Steve Wozniak (NOT the Apple guy) is a man on a mission: to be the first person in the world to catch 2,000 different species of fish. (He was already the first to 1,000, so his girlfriend set the new goal to keep him out of the house.) You can read all about it here. ___* No need to check your calendars! This is in fact an April update. Steve has been so busy catching new and bizarre species that he is still mired a few months behind, but we have threatened him and he promises to catch up soon.___This one takes us to 1,192 species caught. |
Dateline: April 14, 2013 – Lodi, Italy
Uncle Beef? What kind of a kid calls me “Uncle Beef?” If this had happened in the USA, I might have been strangely pleased, but because it happened in Germany, I could only write the whole thing off to difficulty in pronouncing the foreign word “Steve.” But still, Uncle Beef?

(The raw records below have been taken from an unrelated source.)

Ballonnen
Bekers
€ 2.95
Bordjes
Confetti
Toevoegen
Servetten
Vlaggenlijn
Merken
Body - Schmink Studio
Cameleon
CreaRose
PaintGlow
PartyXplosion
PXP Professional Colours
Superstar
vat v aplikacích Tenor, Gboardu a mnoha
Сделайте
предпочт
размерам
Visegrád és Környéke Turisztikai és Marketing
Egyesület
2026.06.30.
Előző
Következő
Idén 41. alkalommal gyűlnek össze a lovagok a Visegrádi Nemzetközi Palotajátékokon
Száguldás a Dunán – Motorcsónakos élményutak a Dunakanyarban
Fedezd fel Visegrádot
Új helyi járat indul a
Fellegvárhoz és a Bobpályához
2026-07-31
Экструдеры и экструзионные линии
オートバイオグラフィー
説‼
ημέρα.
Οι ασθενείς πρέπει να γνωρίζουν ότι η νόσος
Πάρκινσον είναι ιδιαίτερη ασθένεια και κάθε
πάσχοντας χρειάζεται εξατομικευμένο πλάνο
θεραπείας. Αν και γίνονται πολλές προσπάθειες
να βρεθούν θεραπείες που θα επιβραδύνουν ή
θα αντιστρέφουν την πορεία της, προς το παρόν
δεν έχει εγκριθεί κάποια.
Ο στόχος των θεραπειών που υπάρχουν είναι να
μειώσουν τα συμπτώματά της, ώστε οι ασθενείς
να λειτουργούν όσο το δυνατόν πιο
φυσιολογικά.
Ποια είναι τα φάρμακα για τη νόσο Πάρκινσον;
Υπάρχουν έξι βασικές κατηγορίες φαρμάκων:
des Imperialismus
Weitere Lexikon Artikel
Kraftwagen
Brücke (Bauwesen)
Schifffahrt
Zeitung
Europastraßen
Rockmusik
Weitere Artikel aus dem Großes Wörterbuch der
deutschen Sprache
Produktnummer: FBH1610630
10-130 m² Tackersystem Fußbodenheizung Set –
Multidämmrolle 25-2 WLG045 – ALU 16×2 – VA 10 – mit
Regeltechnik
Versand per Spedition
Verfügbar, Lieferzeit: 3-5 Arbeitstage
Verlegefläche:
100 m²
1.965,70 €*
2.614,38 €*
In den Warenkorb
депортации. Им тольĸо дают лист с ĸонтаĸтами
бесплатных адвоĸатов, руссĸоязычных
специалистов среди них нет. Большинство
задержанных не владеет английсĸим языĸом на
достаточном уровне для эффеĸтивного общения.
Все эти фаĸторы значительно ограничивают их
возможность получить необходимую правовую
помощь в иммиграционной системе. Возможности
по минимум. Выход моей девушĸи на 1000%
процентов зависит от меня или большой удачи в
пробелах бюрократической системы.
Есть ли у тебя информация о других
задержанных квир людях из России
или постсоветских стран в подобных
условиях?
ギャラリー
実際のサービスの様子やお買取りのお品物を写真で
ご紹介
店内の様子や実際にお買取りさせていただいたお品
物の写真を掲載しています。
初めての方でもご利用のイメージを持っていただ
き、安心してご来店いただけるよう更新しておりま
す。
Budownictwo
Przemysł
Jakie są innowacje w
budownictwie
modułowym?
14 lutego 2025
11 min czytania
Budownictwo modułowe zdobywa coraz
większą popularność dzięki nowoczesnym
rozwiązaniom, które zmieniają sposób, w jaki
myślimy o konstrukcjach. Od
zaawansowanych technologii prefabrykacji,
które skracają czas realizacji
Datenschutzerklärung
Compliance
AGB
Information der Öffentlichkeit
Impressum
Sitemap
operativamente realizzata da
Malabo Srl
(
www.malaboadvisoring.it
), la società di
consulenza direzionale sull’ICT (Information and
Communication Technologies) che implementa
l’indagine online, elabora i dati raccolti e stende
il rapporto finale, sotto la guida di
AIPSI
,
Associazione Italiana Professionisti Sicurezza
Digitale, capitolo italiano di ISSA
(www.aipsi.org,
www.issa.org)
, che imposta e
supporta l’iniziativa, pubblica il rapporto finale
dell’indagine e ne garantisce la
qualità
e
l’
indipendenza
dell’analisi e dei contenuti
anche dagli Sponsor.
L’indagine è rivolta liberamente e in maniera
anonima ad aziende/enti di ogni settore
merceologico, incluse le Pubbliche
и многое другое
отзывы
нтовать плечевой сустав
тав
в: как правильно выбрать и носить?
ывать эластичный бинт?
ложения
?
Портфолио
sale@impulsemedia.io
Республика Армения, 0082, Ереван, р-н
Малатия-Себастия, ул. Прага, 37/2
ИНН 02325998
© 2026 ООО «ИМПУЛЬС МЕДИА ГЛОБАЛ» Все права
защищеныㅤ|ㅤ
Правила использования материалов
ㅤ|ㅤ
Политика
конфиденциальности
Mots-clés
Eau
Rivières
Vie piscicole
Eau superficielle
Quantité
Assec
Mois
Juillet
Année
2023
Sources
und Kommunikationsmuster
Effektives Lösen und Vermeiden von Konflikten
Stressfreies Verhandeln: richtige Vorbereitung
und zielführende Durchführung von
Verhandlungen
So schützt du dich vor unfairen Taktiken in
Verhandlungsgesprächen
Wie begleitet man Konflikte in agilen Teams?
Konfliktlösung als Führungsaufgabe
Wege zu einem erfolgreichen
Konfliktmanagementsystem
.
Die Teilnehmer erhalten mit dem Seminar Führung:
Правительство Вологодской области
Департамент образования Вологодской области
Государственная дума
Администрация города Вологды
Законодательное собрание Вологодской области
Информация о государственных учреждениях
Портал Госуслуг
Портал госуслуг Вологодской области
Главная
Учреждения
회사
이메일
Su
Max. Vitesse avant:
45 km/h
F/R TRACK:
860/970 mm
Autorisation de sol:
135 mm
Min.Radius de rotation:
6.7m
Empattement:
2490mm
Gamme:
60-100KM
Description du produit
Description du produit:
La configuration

The offending toddler is actually known to the 1000fish readership, as she is none other than Lisa Molnar, the adorable if artistically underwhelming eldest daughter of 1000fish regular Stefan Molnar.
Lisa Molnar. Beautiful child, mediocre artist. See below.
Stefan, you may recall, is the inventor of the “Five gram rule.” See http://1000fish.wordpress.com/2012/05/06/the-five-gram-rule/. I got to spend an evening with Stefan’s family on an April business trip to Germany – the food is always spectacular – and it was during this dinner that young Lisa presented her artistic impression of me.
I don’t have pointy ears. And I don’t have dark hair. This looks like Spock’s ne’er-do-well younger brother, but try explaining that to a 4 year-old.
Still, I had to at least act grateful, even if I don’t think she captured my true essence in her art, because I was borrowing her father for three days to go fishing in Italy. The target was another inadvisably rare salmonid – the marble trout. Our host would be an old friend – Enrico Ghedini, the Italian sportswriter and all-around good guy who I met in Slovenia two years ago. (See http://1000fish.wordpress.com/2011/07/09/guidos-fungus/)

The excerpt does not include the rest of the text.